(EXTRACTED MATERIAL Opens)

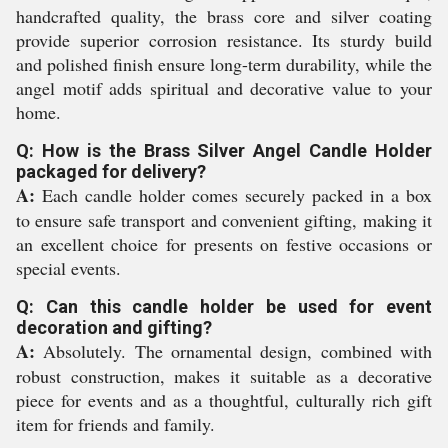
handcrafted quality, the brass core and silver coating
provide superior corrosion resistance. Its sturdy build
and polished finish ensure long-term durability, while the
angel motif adds spiritual and decorative value to your
home.
Q: How is the Brass Silver Angel Candle Holder
packaged for delivery?
A:
Each candle holder comes securely packed in a box
to ensure safe transport and convenient gifting, making it
an excellent choice for presents on festive occasions or
special events.
Q: Can this candle holder be used for event
decoration and gifting?
A:
Absolutely. The ornamental design, combined with
robust construction, makes it suitable as a decorative
piece for events and as a thoughtful, culturally rich gift
item for friends and family.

(EXTRACTED MATERIAL Closes)

→ WHAT TO PRODUCE
With the line containing "piece for events" as the first, output each line through the final line of the entries above, exactly.

→ WRITTEN ANSWER
piece for events and as a thoughtful, culturally rich gift
item for friends and family.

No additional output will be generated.